2. Animal Welfare Concerns Characteristics selected for human preference can be detrimental to the animal. For instance, bulldogs have been bred for flat faces, which causes significant breathing difficulties due to their set-back noses.

3. Reduced Adaptability Populations with low genetic variation are less able to adapt to environmental changes. In farming, if a new disease emerges, a genetically similar population of cattle might be entirely wiped out because none of the individuals possess a natural resistance to the pathogen.

Worked Example: Ordering the Process
Consider the following steps of selective breeding which have been mixed up. We must place them in the correct chronological order.
- A) Over time the desirable characteristic starts to increase in the population.
- B) These animals are bred together.
- C) The selected offspring animals are bred together.
- D) Animals with desirable characteristics are selected for breeding.
- E) The cycle is repeated over many generations.
- F) The animals with the most desirable characteristics are selected from the offspring.
Solution: The correct logical order is: D, B, F, C, E, A. First, you select parents (D) and breed them (B). Then you select the best offspring (F) and breed those offspring together (C). This cycle must be repeated over many generations (E) before the characteristic becomes dominant in the population (A).
Key takeaways
- Selective breeding is human-led artificial selection aimed at enhancing specific desirable traits.
- The process must be repeated over many generations to successfully fix a trait in a population.
- Inbreeding reduces genetic variation, increasing the frequency of homozygous recessive genetic disorders.
- Low genetic variation makes a population highly vulnerable to new diseases and environmental changes.
- Selective breeding differs from natural selection primarily in its driver (human choice vs environmental pressure).
When answering ESAT questions on selective breeding, always mention that it occurs over 'many generations'. Marks are often lost by implying it is a one-step process. Also, ensure you can distinguish between the 'desirable' trait for humans and the 'advantageous' trait for survival in natural selection.
Do not confuse selective breeding with genetic engineering. Selective breeding uses natural reproductive processes to concentrate existing genes, whereas genetic engineering involves the direct laboratory insertion of genes from one species into another.
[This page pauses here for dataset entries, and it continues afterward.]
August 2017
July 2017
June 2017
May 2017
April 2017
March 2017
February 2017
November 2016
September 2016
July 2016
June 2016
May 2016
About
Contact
Selective breeding is a form of 'evolution by human proxy'. While it demonstrates the power of selection to change a phenotype, it often creates an 'evolutionary dead end' because the resulting lack of variation prevents the population from surviving without human intervention.
Frequently asked questions
Why does selective breeding require many generations?
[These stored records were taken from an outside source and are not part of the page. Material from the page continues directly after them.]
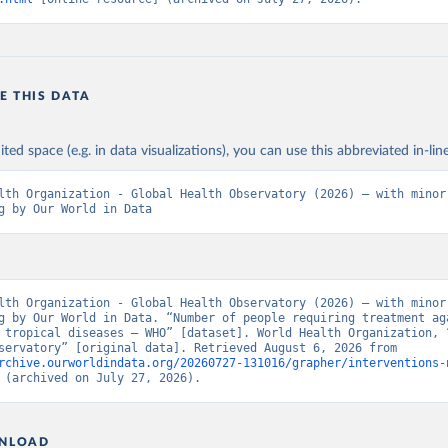
E THIS DATA
ited space (e.g. in data visualizations), you can use this abbreviated in-line
lth Organization - Global Health Observatory (2026) – with minor 
g by Our World in Data
lth Organization - Global Health Observatory (2026) – with minor 
g by Our World in Data. “Number of people requiring treatment aga
 tropical diseases – WHO” [dataset]. World Health Organization, “
Health Observatory” [original data]. Retrieved August 6, 2026 from 
rchive.ourworldindata.org/20260727-131016/grapher/interventions-
 (archived on July 27, 2026).
NLOAD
A single cross might produce some offspring with the desired trait, but to ensure the trait is consistently expressed and the population becomes 'true-breeding', the process of selection and breeding must be repeated to increase the frequency of the specific alleles.
What is the genetic reason for the health problems seen in purebred dogs?
Inbreeding increases the likelihood of offspring inheriting two copies of a deleterious recessive allele. In a diverse population, these alleles are usually masked by dominant healthy alleles, but in a restricted gene pool, the chance of being homozygous recessive increases.
Can selective breeding lead to the extinction of a population?
Indirectly, yes. By reducing genetic variation, the population loses the 'buffer' that allows some individuals to survive environmental shifts or epidemics. If no individuals have the genes to survive a specific threat, the entire population may perish.